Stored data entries
◆ ◆ ◆ ◆

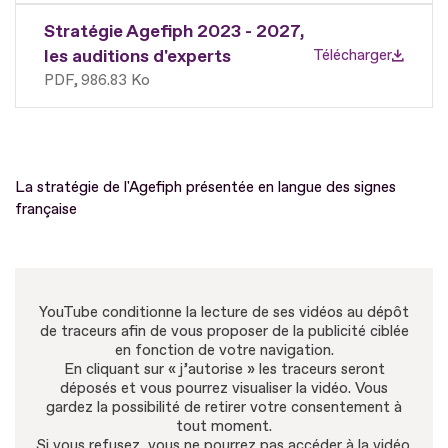
Stratégie Agefiph 2023 - 2027,
les auditions d'experts
Télécharger
PDF
986.83 Ko
La stratégie de l'Agefiph présentée en langue des signes
française
YouTube conditionne la lecture de ses vidéos au dépôt
de traceurs afin de vous proposer de la publicité ciblée
en fonction de votre navigation.
En cliquant sur « j’autorise » les traceurs seront
déposés et vous pourrez visualiser la vidéo. Vous
gardez la possibilité de retirer votre consentement à
tout moment.
Si vous refusez, vous ne pourrez pas accéder à la vidéo.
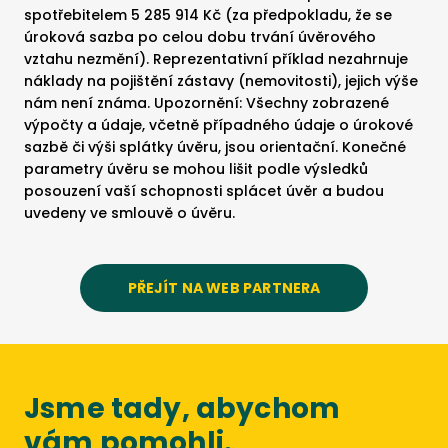
spotřebitelem 5 285 914 Kč (za předpokladu, že se
úroková sazba po celou dobu trvání úvěrového
vztahu nezmění). Reprezentativní příklad nezahrnuje
náklady na pojištění zástavy (nemovitosti), jejich výše
nám není známa. Upozornění: Všechny zobrazené
výpočty a údaje, včetně případného údaje o úrokové
sazbě či výši splátky úvěru, jsou orientační. Konečné
parametry úvěru se mohou lišit podle výsledků
posouzení vaší schopnosti splácet úvěr a budou
uvedeny ve smlouvě o úvěru.
PŘEJÍT NA WEB PARTNERA
Jsme tady, abychom
vám pomohli.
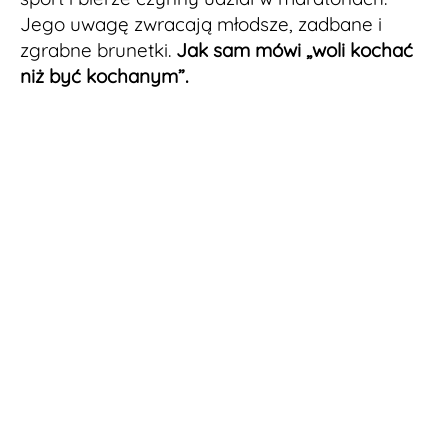
Jego uwagę zwracają młodsze, zadbane i
zgrabne brunetki.
Jak sam mówi „woli kochać
niż być kochanym”.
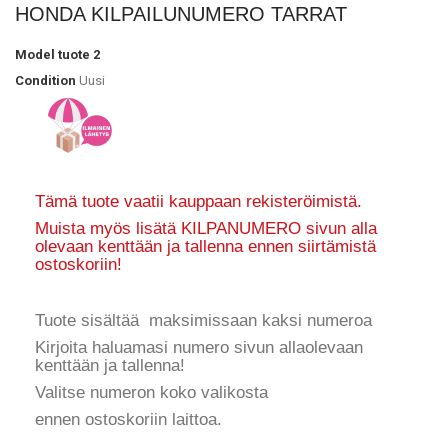
HONDA KILPAILUNUMERO TARRAT
Model
tuote 2
Condition
Uusi
Tämä tuote vaatii kauppaan rekisteröimistä.
Muista myös lisätä KILPANUMERO sivun alla
olevaan kenttään ja tallenna ennen siirtämistä
ostoskoriin!
Tuote sisältää maksimissaan kaksi numeroa
Kirjoita haluamasi numero sivun allaolevaan
kenttään ja tallenna!
Valitse numeron koko valikosta
ennen ostoskoriin laittoa.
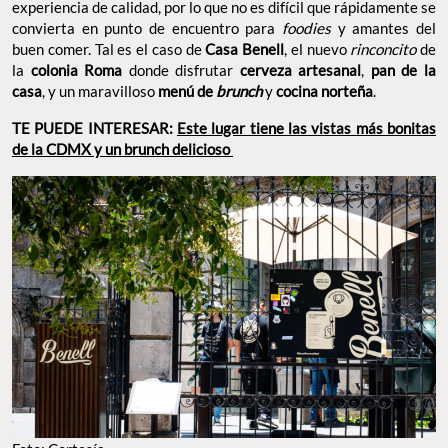
experiencia de calidad, por lo que no es difícil que rápidamente se
convierta en punto de encuentro para
foodies
y amantes del
buen comer. Tal es el caso de
Casa Benell
, el nuevo
rinconcito
de
la
colonia Roma
donde disfrutar
cerveza artesanal
,
pan de la
casa
, y un maravilloso
menú de
brunch
y
cocina norteña
.
TE PUEDE INTERESAR:
Este lugar tiene las vistas más bonitas
de la CDMX y un brunch delicioso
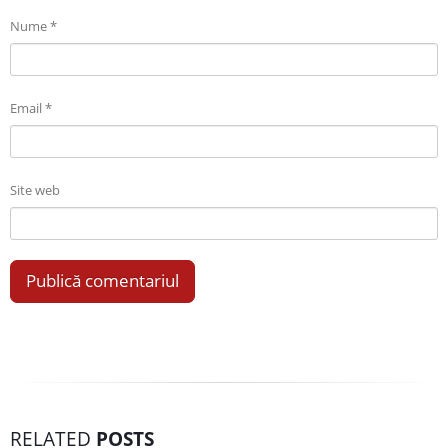
Nume
*
Email
*
Site web
RELATED
POSTS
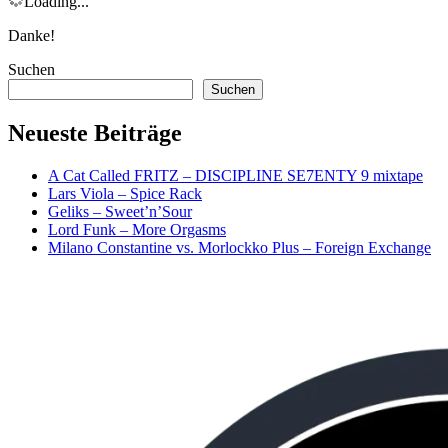
Loading...
Danke!
Suchen
Suchen
Neueste Beiträge
A Cat Called FRITZ – DISCIPLINE SE7ENTY 9 mixtape
Lars Viola – Spice Rack
Geliks – Sweet’n’Sour
Lord Funk – More Orgasms
Milano Constantine vs. Morlockko Plus – Foreign Exchange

◆ ◆ ◆ ◆

**YOUR ASSIGNMENT**
In the entries above, find each line with the word "kenttään" and copy it.

**ANSWER SECTION**
olevaan kenttään ja tallenna ennen siirtämistä
kenttään ja tallenna!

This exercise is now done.